The current map consists of simple layers. Dig down into the crust and you hit magma. Along with magic, the layers of the world will no longer be perfectly stacked and horizontal, allowing for things like forests that magically disappear under the light of a full moon or teleporting dwarves into a fantasy pocket universe.

"We've always thought of the magic system as a giant debugger," says Tern. 'We need an API that hooks into as many things as possible in the game. Can you create a love potion that actually affects thoughts and relationships that already exist? It's not just a fantasy element, it's an actual fantasy game that can be completed. It's going to be very exciting."

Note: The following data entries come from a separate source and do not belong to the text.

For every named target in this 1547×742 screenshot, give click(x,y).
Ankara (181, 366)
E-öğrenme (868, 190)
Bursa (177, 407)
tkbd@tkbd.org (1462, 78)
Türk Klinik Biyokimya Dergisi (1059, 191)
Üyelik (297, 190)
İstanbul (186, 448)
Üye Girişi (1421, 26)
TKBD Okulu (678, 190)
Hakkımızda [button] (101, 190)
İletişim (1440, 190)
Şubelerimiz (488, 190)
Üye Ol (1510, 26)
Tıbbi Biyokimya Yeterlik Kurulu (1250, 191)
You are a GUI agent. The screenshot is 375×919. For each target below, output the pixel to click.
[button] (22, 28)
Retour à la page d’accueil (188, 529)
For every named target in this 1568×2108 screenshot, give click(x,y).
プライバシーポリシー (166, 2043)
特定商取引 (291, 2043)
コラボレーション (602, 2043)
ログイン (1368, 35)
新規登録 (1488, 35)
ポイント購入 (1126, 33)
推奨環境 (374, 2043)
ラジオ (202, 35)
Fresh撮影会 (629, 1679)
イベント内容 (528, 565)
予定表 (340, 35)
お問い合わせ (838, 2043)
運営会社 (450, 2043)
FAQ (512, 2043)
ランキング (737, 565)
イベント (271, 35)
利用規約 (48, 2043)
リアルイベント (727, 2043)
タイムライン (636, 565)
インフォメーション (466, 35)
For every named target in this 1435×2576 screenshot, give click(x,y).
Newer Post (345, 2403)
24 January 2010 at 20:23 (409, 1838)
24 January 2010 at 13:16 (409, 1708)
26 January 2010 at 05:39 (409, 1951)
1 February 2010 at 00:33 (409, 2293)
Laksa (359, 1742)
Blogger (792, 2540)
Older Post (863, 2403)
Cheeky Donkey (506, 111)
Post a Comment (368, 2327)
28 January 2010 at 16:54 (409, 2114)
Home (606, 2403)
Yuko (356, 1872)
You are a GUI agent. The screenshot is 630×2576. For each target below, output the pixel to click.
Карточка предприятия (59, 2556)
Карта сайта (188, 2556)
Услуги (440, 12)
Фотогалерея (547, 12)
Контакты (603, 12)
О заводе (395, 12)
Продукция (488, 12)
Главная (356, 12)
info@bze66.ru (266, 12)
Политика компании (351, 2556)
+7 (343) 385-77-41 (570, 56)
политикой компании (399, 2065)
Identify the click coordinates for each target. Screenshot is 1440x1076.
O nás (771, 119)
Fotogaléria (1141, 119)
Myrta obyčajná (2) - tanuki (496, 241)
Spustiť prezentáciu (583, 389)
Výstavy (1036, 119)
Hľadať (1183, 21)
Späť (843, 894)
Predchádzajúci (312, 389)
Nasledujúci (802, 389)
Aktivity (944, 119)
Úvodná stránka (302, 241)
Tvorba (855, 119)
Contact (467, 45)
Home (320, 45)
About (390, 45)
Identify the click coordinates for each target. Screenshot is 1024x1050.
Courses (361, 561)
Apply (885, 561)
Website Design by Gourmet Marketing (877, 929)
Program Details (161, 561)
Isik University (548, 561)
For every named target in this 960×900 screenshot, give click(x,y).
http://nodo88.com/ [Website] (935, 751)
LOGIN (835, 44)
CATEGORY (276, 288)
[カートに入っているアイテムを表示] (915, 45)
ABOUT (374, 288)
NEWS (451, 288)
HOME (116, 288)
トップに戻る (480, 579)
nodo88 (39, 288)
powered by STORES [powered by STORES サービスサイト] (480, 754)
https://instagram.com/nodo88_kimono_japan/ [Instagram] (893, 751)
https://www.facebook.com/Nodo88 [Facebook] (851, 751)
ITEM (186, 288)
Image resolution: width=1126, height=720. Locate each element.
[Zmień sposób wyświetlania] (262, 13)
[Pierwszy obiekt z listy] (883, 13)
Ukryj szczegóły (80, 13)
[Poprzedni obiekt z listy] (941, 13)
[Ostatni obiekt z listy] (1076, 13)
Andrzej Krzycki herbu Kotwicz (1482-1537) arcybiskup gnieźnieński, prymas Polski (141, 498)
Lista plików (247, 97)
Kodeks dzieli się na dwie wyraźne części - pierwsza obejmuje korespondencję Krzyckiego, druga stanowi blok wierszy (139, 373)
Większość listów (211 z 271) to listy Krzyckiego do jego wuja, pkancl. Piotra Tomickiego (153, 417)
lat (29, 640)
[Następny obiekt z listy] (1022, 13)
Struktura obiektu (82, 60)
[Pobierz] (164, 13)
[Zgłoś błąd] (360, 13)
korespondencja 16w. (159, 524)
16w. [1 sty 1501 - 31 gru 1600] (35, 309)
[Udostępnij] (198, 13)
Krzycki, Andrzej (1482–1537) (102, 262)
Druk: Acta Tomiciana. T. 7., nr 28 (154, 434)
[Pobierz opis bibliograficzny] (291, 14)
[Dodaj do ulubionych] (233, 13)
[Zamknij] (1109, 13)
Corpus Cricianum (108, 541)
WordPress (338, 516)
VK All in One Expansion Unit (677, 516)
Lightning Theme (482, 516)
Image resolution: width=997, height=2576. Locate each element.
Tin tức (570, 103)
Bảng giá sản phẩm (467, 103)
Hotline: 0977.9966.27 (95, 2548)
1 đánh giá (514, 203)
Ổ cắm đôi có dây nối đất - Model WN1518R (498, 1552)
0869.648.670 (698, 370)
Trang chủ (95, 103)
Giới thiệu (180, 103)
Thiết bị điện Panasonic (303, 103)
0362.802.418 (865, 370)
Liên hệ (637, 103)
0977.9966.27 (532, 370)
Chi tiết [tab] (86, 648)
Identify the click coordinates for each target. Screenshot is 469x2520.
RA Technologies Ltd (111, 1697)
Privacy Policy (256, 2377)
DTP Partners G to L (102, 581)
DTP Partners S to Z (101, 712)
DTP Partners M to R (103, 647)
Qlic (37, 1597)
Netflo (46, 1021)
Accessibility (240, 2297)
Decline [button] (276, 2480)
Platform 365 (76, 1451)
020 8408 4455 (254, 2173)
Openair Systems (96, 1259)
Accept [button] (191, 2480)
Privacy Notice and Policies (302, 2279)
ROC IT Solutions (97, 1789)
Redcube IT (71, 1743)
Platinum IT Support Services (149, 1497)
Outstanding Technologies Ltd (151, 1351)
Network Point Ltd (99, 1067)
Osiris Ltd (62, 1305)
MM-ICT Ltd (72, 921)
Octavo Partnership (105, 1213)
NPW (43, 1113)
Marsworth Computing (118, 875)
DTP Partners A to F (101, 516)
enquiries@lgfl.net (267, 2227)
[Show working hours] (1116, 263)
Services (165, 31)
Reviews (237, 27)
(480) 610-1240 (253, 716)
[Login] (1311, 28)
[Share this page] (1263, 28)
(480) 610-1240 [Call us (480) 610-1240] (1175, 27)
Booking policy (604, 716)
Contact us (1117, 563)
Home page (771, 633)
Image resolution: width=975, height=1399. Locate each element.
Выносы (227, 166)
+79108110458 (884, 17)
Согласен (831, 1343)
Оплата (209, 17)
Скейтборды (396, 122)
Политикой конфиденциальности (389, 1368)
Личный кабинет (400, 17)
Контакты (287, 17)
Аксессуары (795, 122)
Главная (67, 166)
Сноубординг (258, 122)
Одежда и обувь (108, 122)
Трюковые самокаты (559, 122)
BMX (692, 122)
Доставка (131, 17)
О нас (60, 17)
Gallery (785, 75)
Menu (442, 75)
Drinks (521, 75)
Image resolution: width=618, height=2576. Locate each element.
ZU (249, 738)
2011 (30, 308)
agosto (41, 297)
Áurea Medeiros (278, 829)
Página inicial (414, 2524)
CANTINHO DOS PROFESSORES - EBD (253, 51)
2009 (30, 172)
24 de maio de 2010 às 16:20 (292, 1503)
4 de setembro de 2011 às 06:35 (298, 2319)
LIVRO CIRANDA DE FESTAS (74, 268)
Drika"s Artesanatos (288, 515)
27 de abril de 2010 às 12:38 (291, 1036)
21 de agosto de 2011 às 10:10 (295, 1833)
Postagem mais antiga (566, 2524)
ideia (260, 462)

Tarn spoke at length about their plans for the magic system in 2017, and now that the Steam version has reached hundreds of thousands of new players, I'm excited about it again. The Adamses plan to complete the Steam version's outstanding features and upgrade the villain and military systems. It's going to take a while yet. But if you are marveling at all that Dwarf Fortress can do now, just wait a few years. It will be a whole new world.